When I was young, my mum had showered me with storybooks every night, from local folktales to classic stories. Now 20-some years later, I could still recall the joys it had brought me every night, the imaginations and dreams I had got from those stories. I felt grateful to my mum who has taken the time and effort to read me those stories every night, with her animatic expressions and intonations. I always believed that the times I had felt that learning language was fun and easy were all thanks to her storytelling and book readings. Little did I know I would grow up to find that they were actually true. Children love stories. Research has shown that storytelling or storybook-reading, brings positive impacts to language development in young children and leads to various improvements in oral language, written language, expanding their imagination and many more.


So how do we engage our children in stories?

1. Use cute intonations

This is the part where some parents find it difficult, but it is actually not as hard as you think, picture this,

Count to 10 (aloud) in these different ways:

- In a completely flat tone, as if you are doing same thing for the

thousandth time,

- As if you were an angry parent, warning your kids to keep the toys before you throw them all out,

- As if it is the last day of a long year and you were at a party counting down to the new year,

- As if you were playing hide and seek with your friends when you were young; and you were the one seeking,

- As if you were counting your presents after a surprise birthday party for you.

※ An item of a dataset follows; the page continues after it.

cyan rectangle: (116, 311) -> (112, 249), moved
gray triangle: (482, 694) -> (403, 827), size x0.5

Now try reading a small paragraph or even a sentence of the storybook, let your voice go high and low, go loud and soft. Sometimes even fast and slow. Is it so hard now?

2. Motions and movements

Storytelling isn’t just about words; it is also about movements and motion. Children enjoy movements, you use your arms and legs to tell the story. You will use your hands and face to tell the story. Practice telling the story with lots of movements and funny exaggerated expressions.

If there is a lion in the story, you roar like a lion with your hands in the air like they were paws. If mummy is angry in the story, make your angry face and put your hands on your waist. If it is cold in the story, cross your hands and rub them together as if you were cold. We use our body to express ourselves every day, use it during storytelling too!

3. Pause and observe

Always pause and observe your child’s response during storytelling. Remember to give them opportunities to respond to you. They should do more than just listen to you in a story time. Just as you were having a conversation with somebody, it is a 2-way interaction, not one, do keep that in mind.

4. Comment and add on

As you observe your child, he/ she may be interested or intrigued by something in the storybook. Comment on what interests your child, add on to what they say even if it is just one word, for example:

Child: Elephant!

Mother: Yes, that’s a big elephant! The elephant goes [make elephant sound and actions].

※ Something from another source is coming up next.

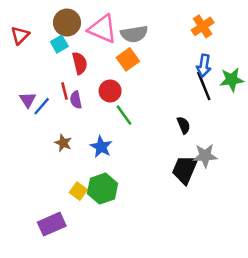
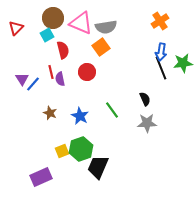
green line: (124, 115) -> (112, 110), moved
gray star: (205, 156) -> (147, 123), moved
black trapezoid: (185, 170) -> (98, 167), moved
yellow square: (78, 191) -> (62, 151), turned 32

5. Asking the right questions

Don’t just ask testing questions (refer to our last blog). Let them turn the page when you are done so they get to take a turn even if they can’t take a turn in telling the story verbally. Encourage them to think about what will happen next, in this case, the right question will be: “What happens now?” questions. For example:

Mother: The big elephant is clumsy, he fell down! Uh- oh!

Child: Uh-oh!

Mother: What does he do? Let’s see {let your child turn the page and pause}

[wait for his/her response], [add on to what he/she sees and says]


If you have been with me up till here, thank you so much! Alright, that’s all about story time for now. Hope you enjoyed reading this blog and it has given you some ideas and courage to start storytelling with your child if you have not; and continue with better ideas if you have been doing it.

If Despicable Gru here can do it, you can do it too!